** Records for this task follows **

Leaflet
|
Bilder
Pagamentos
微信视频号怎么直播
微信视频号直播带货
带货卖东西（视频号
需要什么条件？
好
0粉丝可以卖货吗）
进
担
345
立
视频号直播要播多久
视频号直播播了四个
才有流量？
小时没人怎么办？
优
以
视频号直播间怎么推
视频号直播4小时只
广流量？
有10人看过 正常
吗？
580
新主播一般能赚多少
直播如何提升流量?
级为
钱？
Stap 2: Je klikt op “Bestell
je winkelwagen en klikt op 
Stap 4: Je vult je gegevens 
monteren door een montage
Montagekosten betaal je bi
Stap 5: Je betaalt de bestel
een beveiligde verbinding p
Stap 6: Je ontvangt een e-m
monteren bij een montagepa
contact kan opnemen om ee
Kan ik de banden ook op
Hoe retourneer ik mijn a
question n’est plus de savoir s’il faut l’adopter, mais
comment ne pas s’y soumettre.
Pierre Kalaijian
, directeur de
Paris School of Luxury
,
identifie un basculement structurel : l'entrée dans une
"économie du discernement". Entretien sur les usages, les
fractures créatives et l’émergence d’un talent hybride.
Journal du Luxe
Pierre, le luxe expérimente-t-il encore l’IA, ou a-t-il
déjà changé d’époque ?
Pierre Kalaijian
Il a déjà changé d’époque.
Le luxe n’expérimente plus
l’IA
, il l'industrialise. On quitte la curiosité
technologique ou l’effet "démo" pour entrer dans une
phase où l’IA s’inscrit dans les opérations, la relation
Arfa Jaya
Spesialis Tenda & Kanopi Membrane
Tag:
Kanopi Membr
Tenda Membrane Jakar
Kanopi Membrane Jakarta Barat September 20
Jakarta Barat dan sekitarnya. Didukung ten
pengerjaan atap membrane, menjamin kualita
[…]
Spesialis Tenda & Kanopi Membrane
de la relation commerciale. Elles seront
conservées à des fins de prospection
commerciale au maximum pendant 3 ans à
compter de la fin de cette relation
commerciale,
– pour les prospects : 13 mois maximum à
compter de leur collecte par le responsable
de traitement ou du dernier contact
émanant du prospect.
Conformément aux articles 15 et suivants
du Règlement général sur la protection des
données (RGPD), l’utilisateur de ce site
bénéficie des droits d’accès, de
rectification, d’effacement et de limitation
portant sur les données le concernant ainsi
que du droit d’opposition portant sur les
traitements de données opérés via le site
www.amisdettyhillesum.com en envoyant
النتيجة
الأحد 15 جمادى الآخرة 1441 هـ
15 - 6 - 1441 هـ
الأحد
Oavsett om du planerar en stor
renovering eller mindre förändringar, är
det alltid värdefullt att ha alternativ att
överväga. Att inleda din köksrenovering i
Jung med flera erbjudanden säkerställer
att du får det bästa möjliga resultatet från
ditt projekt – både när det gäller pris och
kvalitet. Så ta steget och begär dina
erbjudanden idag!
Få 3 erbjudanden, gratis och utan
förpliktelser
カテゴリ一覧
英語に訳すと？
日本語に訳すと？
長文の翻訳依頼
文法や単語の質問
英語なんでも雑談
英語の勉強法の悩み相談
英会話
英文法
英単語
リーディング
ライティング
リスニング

** End of Records for this task **
** Records for this task follows **

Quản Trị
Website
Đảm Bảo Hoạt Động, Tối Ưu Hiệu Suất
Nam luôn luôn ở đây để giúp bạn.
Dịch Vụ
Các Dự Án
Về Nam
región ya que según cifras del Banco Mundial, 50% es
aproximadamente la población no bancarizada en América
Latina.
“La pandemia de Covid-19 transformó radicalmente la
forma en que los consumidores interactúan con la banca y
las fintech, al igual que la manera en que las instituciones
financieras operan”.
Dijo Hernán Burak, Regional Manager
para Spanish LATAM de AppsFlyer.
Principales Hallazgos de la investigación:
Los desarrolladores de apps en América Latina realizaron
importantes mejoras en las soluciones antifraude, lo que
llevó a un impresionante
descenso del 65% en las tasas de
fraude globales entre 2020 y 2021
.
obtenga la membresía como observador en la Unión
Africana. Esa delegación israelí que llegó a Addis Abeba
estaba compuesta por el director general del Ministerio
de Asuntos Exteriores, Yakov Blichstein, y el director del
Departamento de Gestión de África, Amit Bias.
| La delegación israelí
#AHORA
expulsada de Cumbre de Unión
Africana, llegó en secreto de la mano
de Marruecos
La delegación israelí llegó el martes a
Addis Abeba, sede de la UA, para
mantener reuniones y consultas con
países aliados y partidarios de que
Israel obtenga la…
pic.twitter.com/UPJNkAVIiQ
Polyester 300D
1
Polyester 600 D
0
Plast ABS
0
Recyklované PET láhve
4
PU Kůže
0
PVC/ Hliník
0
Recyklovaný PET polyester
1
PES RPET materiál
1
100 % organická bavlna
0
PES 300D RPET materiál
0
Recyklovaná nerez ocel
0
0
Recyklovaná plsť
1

** End of Records for this task **
** Records for this task follows **

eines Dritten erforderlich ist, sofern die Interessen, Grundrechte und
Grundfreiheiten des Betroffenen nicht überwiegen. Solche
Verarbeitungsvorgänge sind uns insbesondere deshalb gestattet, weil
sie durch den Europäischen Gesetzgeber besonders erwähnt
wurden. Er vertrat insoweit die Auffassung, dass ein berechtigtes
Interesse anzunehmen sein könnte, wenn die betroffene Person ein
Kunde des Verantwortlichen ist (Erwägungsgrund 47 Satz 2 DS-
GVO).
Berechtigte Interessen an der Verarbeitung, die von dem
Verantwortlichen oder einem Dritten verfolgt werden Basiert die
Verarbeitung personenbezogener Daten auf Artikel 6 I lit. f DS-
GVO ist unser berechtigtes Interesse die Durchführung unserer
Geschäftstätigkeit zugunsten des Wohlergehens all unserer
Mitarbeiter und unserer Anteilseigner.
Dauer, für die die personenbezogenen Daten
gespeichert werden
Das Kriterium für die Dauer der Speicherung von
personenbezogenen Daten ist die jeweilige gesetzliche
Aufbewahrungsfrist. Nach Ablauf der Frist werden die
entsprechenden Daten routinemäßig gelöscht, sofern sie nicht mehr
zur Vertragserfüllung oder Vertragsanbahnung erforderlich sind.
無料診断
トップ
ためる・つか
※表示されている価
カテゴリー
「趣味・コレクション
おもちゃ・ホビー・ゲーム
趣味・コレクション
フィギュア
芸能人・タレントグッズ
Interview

** End of Records for this task **

Task to carry out
Find the word "nicht" in the entries above. Copy every line that has it.

Result of this exercise
Grundfreiheiten des Betroffenen nicht überwiegen. Solche
entsprechenden Daten routinemäßig gelöscht, sofern sie nicht mehr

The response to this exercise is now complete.